Revolta
Depois de vários minutos de boca aberta, o André Tomás ficou com os maxilares doídos. Abria e fechava a boca, massajava as bochechas, encerrava com intensidade as pálpebras, numa série de estranhos exercícios faciais próprios de quem percebe do assunto e sabe o que faz. Mesmo assim, lançou o desabafo "Estar de boca aberta, a fazer muita força nos olhos e a respirar ao mesmo tempo, custa!"
Há dois meses que o jovem de 13 anos, aluno do 8.º ano da E.B. 2+3 João da Rosa, em Olhão, vive a pele de um bailarino. "Profissional", como faz questão em frisar, "porque aqui é tudo a sério". Ao cansaço de quem tinha acabado de fazer o primeiro ensaio corrido de um espectáculo, sucedeu, contudo, de imediato, um enorme sorriso nos lábios, próprio de quem tem a sen- sação do dever cumprido. "Custou, mas foi. Agora, começa o bichinho dos nervos pela estreia", diz André ao DN, sublinhando que "é a primeira vez na vida que este grupo vai estar num palco. E ainda por cima no Teatro Municipal de Faro, que é tão grande e tem tanta gente a assistir!"...
Desde o princípio de Outubro que o pavilhão da João da Rosa se tornou na segunda casa do André e dos nove colegas dos 7.º, 8.º e 9.º anos, seleccionados para O Grito do Peixe, o espectáculo de Clara Andermatt, que hoje se estreia (21.30) no Teatro de Faro (repete amanhã à mesma hora e domingo, às 17.00).

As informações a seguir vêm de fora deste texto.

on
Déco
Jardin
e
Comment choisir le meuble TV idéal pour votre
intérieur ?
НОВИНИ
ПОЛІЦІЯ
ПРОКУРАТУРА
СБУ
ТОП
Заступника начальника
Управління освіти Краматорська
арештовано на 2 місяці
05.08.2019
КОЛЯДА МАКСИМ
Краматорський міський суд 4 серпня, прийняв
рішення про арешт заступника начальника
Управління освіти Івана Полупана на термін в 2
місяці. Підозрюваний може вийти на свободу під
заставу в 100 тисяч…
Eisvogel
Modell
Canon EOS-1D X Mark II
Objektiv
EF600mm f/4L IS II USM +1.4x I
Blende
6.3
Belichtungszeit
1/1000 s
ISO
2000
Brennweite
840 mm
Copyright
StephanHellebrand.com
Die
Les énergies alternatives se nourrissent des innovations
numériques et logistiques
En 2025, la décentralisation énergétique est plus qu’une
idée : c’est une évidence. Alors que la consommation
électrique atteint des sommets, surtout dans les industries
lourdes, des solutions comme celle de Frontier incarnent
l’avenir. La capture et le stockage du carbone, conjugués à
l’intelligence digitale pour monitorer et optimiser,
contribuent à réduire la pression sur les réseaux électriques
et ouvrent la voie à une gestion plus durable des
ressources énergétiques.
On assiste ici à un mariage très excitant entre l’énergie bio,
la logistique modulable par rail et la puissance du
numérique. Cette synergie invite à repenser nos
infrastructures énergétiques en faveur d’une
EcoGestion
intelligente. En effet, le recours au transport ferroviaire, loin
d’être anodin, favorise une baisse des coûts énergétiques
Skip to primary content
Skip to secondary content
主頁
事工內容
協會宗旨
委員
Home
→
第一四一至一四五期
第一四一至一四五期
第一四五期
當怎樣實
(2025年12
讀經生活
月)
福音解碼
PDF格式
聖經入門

O Grito do Peixe fecha com chave de ouro a programação de dança de Faro - Capital Nacional da Cultura 2005, que convidou Andermatt a criar um espectáculo original, envolvendo estudantes de Olhão. A coreógrafa mudou-se de armas e bagagens para a cidade algarvia há dois meses e meio e, ao mesmo tempo que recrutava os músicos, bailarinos profissionais e alunos da E.B. 2+3 João da Rosa, o estabelecimento proposto pela autarquia local, começou a fazer o "reconhecimento do terreno".
"Optei por me debruçar sobre a alma da cidade, como ponto de partida para o projecto", refere ao DN, salientando que a tarefa não foi difícil, porque "as características de Olhão são comuns a muitas outras cidades portuguesas, mas com a diferença de ali estar tudo à flor da pele, mais à vista". "Esta não é uma cidade normal do Algarve", considera Andermatt.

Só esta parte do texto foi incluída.